Modern astronomers find a few novae each year, but supernovae are so rare that there is only one or two each century in our galaxy. Astronomers know that stars die because they occasionally see supernovae flare in other galaxies and because telescopes reveal the remains of stars that have already died.

The Explosion of a Star

How does a star explode and then explode again fifty years later? That is what an international team of astronomers is working to find out after observing this inexplicable event. The star, known as, iPTF14hls, not only exploded in September of 2014, it appears that it exploded in 1954 as well.

Credit: Futurism

A Type II Supernova

In studying supernovae in other galaxies, astronomers have noticed that there are a number of different types. Type II supernovae have spectra containing hydrogen lines. Therefore, scientists believe they develop by the collapse and explosion of the massive star. The outer layer of the star, rich in hydrogen, produces the hydrogen lines.

The light given off by the 2014 event was analyzed in order to understand the speed and chemical composition of the material ejected in the explosion. This analysis indicated that the explosion was what’s called a type II-P supernova, and everything about the discovery seemed normal. Strangely enough, a few months later the supernova started getting brighter again. Type II-P supernovae usually remain bright for about 100 days, but iPTF14hls remained bright for more than 600!


Movies and television promote the idea that an explosion in space makes noise. Space is a nearly perfect vacuum, and sound can not travel through a vacuum. Supernovae explosions are among the most violent events in natures, but they are silent.

Light Detection

How did astronomers detect the second explosion? An instrument built by Carnegie Science Institue Nick Konidaris was key to analyzing the light emitted by iPTF14hls, which dimmed and brightened at least five times over three years. Called the SED Machine, Konidaris’ tool rapidly classifies supernovae and other short-lived astronomical events. With the help of his machine, Konidaris captured an event that astronomers did not believe could happen. As a result, research into why the star exploded twice will now take precedent.

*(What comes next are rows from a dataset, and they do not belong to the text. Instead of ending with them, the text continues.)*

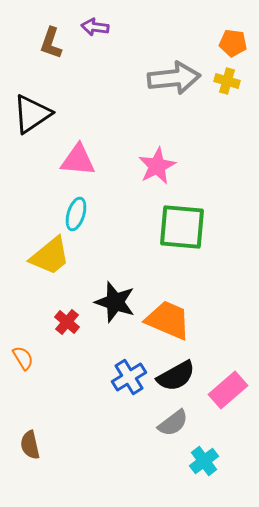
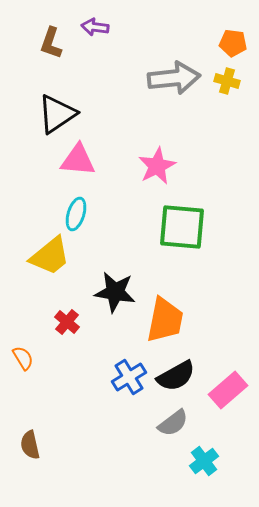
black triangle: moved 25 px right
black star: moved 10 px up; rotated 9 degrees counterclockwise
orange trapezoid: moved 3 px left; rotated 78 degrees clockwise
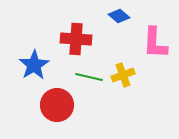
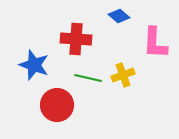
blue star: rotated 20 degrees counterclockwise
green line: moved 1 px left, 1 px down
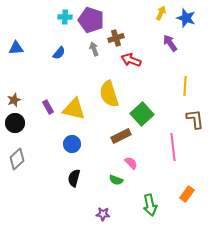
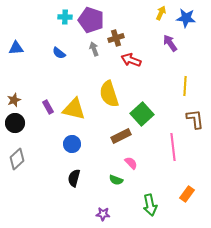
blue star: rotated 12 degrees counterclockwise
blue semicircle: rotated 88 degrees clockwise
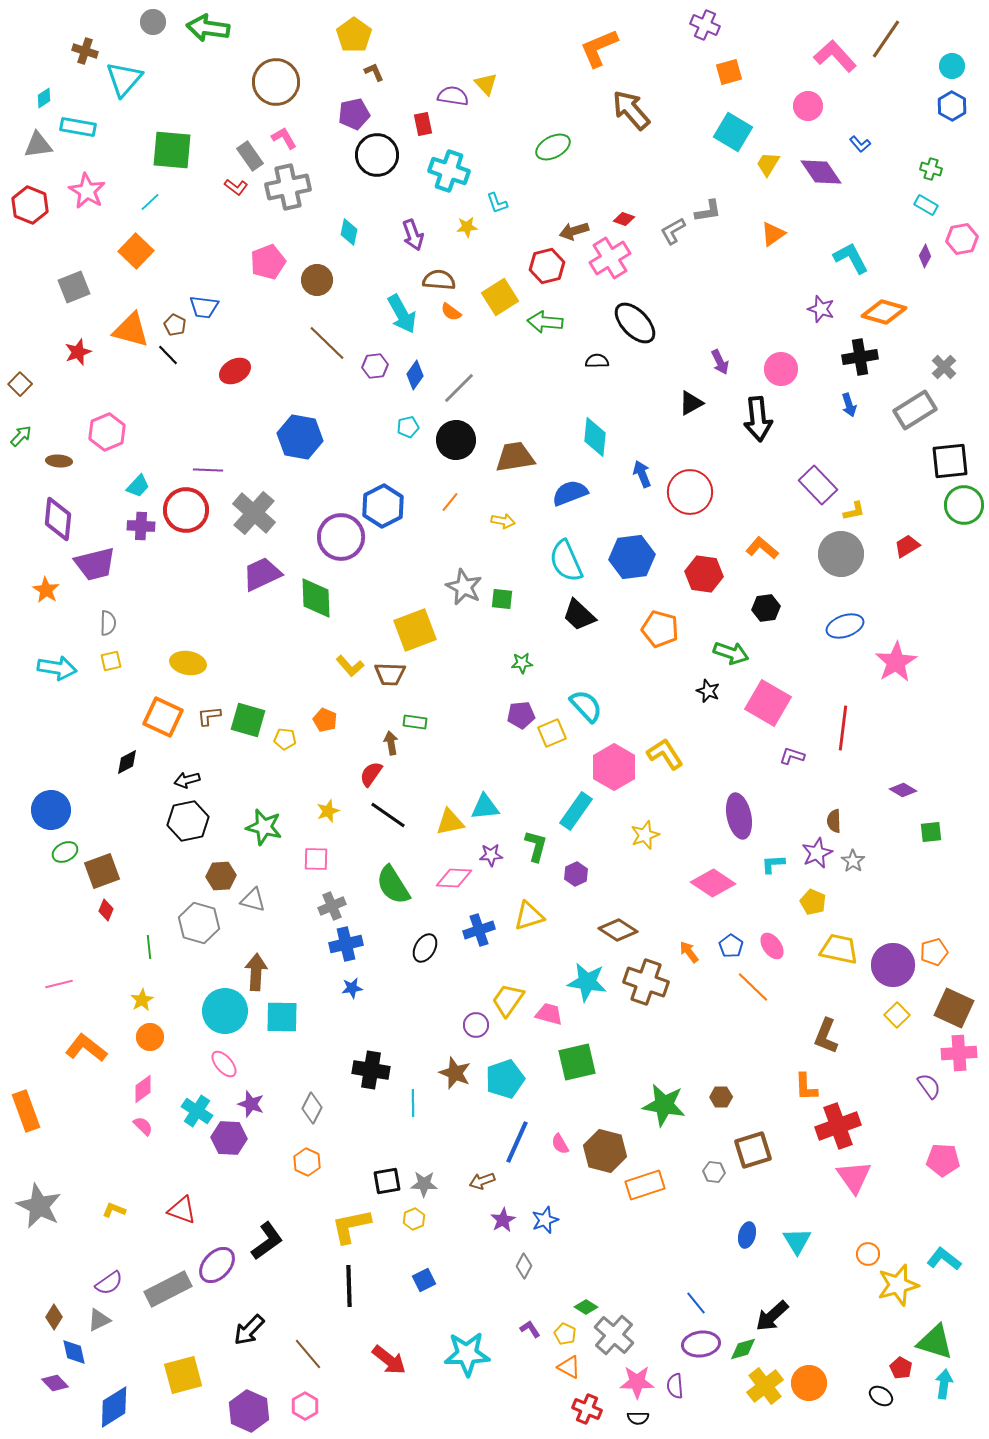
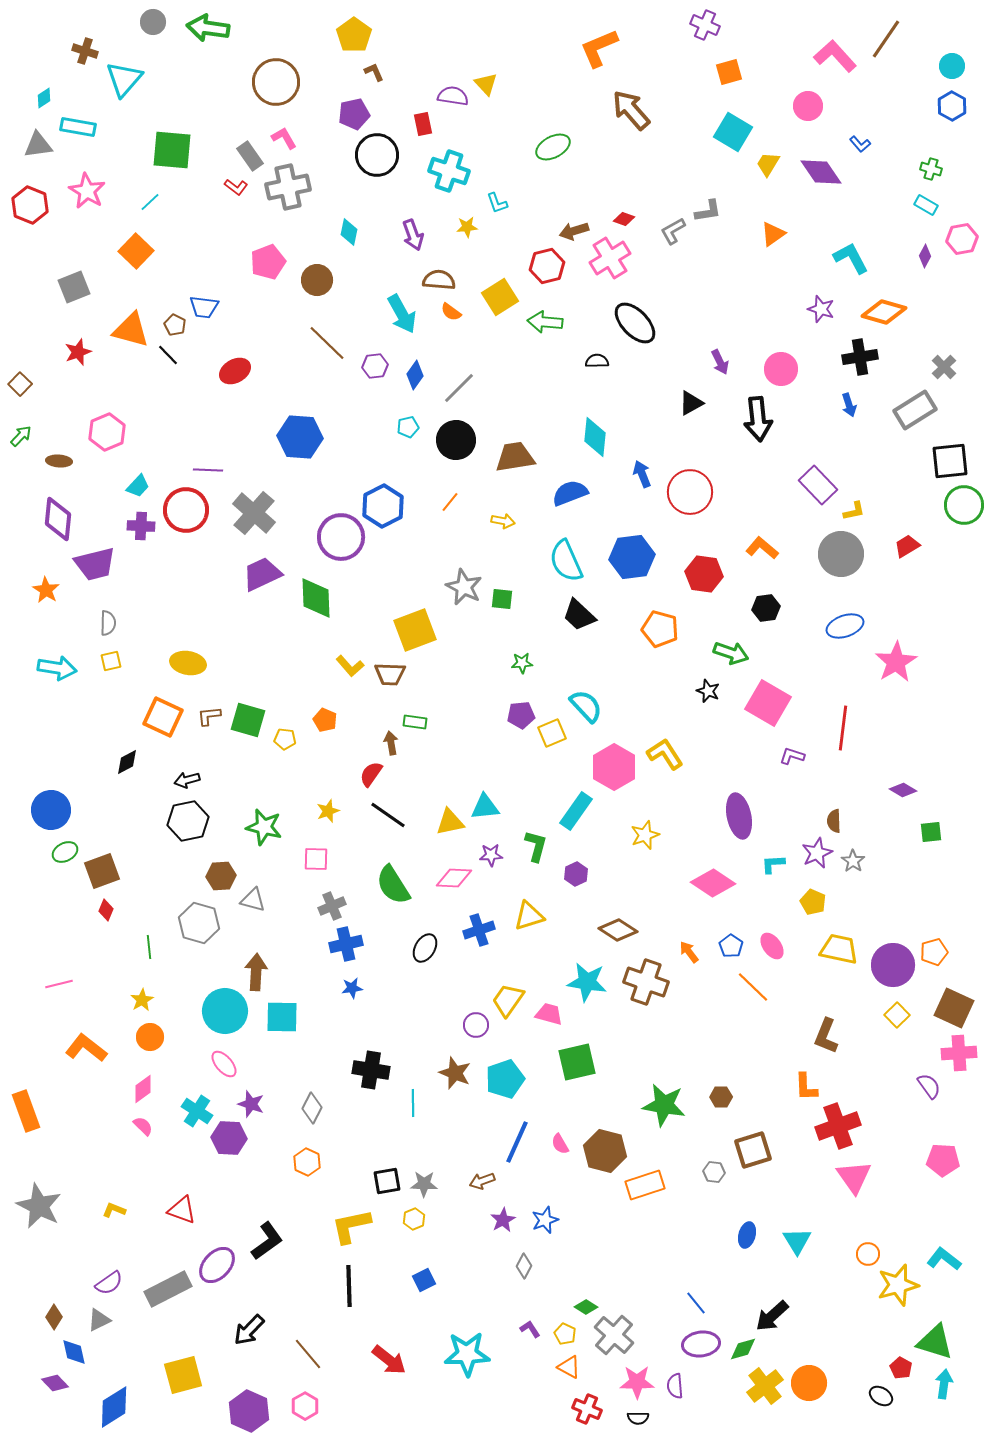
blue hexagon at (300, 437): rotated 6 degrees counterclockwise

What happened during the first explosion that allowed the star to explode again? Did the star partially explode the first time? Astronomers will have to go back and look at their theories regarding Type II Supernovae because this star no longer fits into their previous conclusion. Stellar explosions teach astronomers a great deal about the origins of much of the material that makes up our universe. With new machines and better technology, we may someday know why this Supernovae exploded twice.